D’aucuns stigmatisent la captation par un happy few de la manne étatique. Dans une liste de préceptes devant guider la réforme de l’aide à la presse publiée en février dans Forum, son ancien coordinateur Jürgen Stoldt écrit que seuls les médias qui ne sont pas tournés vers le profit devraient être éligibles aux subventions publiques. Il ajoute : « Nur solche Medien sollten finanziell unterstützt werden, die eine in der Gouvernance abgesicherte und für die Leser:Innen eindeutige Trennung zwischen Werbebotschaften und redaktioneller Arbeit machen. » La commission des cartes au sein du Conseil de presse jouera un rôle déterminant dans la bonne conduite du marché, croit Christoph Bumb, pour ne pas abandonner la presse aux intérêts des entreprises..

Coulisse 

Un homme a catalysé la volonté de réforme du gouvernement. « Dès 2014, Xavier Bettel a cherché le dialogue », explique Mike Koedinger, fondateur de Maison moderne qui édite Paperjam (entre autres). L’entrepreneur des médias rend au Premier ministre les lauriers de l’initiative législative, mais le fin tacticien a joué, de l’aveu de ses homologues, le rôle de moteur, aux côtés d’alliés naturels et ponctuels tels que Christoph Bumb (reporter.lu), Paul Peckels (Saint-Paul) ou Jean-Lou Siweck (Editpress). Il a notamment pris l’initiative en 2017, quand le projet patinait et que l’alternance politique menaçait, de consulter les partis et ses pairs, pour soumettre, en mars 2018, un compendium des avis rassemblés. L’intéressé, qui avait laissé la direction opérationnelle de Maison moderne en 2017, revient aujourd’hui aux manettes coté éditorial. Les offres d’emploi de journalistes Paperjam apparaissent régulièrement sur les sites spécialisés. La maison d’édition basée à Bonnevoie nourrit de grandes ambitions éditoriales sept jours par semaine. La boîte née en 1994 avec le guide des restos Explorator a diversifié ses activités avec d’autres publications (Paperjam et Delano) et d’autres activités (Business club et agence de communication), toutes intimement liées. Elle emploie aujourd’hui 108 personnes, une trentaine du côté des journalistes « photographes, webpublishers et fact-checkers (sic) inclus », selon Mike Koedinger. « D’ici fin 2022, on espère en avoir quinze de plus. » Cinquante pour cent de journalistes en plus donc. 

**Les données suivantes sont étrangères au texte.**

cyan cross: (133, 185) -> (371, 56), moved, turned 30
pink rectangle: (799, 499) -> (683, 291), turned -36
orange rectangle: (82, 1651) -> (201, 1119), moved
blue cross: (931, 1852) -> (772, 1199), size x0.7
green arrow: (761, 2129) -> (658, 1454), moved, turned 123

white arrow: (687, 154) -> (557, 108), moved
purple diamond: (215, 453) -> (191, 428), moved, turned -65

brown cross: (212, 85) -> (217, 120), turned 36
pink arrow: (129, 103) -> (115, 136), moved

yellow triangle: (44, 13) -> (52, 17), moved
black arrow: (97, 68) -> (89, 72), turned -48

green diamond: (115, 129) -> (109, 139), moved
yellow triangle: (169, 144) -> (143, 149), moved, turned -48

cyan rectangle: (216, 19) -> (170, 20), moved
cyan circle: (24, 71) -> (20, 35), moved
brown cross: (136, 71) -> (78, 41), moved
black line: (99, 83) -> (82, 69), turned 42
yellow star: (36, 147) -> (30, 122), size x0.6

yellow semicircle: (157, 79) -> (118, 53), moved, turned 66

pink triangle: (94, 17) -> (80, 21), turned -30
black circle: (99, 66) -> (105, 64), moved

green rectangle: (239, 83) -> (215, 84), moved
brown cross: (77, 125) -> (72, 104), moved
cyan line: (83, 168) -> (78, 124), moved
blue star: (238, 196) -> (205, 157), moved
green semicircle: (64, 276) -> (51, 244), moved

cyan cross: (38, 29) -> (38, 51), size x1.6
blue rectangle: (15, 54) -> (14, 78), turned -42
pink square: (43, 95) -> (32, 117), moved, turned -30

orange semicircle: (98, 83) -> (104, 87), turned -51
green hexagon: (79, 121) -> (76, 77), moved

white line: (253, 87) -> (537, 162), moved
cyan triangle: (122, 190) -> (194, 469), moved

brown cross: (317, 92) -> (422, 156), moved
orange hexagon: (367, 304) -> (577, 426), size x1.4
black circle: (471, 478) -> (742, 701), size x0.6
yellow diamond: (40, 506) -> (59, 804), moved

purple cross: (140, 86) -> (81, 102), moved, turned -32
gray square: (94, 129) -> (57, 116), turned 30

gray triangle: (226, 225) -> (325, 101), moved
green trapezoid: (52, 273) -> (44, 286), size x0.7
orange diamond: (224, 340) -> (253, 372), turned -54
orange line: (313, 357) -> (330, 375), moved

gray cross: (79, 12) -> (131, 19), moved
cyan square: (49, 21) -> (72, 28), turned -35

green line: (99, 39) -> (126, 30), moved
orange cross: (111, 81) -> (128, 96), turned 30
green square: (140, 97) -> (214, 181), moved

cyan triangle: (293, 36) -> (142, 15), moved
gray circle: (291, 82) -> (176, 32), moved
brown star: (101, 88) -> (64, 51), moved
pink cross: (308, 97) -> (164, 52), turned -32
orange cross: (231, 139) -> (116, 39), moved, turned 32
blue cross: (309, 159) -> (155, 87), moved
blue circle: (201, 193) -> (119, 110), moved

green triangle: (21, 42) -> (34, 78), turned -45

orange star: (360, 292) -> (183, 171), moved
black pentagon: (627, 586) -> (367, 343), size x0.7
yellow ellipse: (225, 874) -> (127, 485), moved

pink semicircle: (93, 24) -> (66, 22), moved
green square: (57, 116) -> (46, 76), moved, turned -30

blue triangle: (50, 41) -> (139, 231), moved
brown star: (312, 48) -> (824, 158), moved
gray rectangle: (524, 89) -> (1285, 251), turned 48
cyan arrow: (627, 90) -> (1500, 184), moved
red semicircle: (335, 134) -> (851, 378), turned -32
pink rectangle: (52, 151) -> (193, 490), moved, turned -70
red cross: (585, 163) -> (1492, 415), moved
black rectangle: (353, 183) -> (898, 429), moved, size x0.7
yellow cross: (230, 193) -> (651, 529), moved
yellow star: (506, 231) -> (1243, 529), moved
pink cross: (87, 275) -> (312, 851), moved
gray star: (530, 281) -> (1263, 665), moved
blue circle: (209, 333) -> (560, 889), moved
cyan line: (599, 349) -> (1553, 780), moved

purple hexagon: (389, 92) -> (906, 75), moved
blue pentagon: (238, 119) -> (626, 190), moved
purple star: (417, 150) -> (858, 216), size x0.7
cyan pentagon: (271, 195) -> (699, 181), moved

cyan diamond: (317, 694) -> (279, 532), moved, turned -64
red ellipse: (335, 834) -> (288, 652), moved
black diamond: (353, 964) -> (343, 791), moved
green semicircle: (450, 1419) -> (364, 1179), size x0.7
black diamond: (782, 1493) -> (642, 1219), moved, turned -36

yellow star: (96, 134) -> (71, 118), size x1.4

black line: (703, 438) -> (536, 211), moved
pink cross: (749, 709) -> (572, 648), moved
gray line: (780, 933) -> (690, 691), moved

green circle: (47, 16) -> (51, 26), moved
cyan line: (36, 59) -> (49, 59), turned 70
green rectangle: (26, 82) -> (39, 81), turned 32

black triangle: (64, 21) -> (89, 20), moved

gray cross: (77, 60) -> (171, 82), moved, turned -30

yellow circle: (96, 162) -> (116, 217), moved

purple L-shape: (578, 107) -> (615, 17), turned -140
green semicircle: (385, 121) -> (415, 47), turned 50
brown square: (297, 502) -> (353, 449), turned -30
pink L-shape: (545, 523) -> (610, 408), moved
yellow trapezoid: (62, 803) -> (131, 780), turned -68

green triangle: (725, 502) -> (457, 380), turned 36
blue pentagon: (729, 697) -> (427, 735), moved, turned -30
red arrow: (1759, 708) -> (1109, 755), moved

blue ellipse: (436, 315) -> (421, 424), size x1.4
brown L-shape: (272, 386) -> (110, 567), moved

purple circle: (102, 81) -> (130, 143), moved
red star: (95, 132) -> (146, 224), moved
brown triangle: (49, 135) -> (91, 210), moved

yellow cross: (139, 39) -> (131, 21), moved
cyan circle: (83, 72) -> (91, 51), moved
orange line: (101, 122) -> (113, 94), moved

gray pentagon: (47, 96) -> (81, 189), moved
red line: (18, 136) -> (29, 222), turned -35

Interrogé sur la nature libérale et pro-business de ses publications, Mike Koedinger juge l’appréciation réductrice et souligne sa qualité « d’éditeur indépendant qui ne sert aucun intérêt partisan, politique, syndical ou religieux. » Il se dit néanmoins attaché « à la modernisation et au rayonnement international du Luxembourg ». « Nous portons un regard affûté, constructif et ouvert sur les enjeux nationaux, comme sur la vie des affaires », complète-t-il. Interrogé sur la profitabilité de Maison Moderne (les résultats annuels sont pollués par une provision récurrente depuis 2017 supérieure au million d’euros pour un redressement sur les exercices 2012-2013 lié à des dépenses et des déductions rejetées par l’ACD puis contestées par l’entreprise devant la justice administrative), Mike Koedinger fait valoir un « modèle économique solide et un potentiel de croissance important ». « Mais nous subissons également l’impact de la pandémie, avec une perte de chiffre d’affaires de plusieurs millions et, à priori, une légère perte opérationnelle pour la première fois en 27 années », relève-t-il enfin.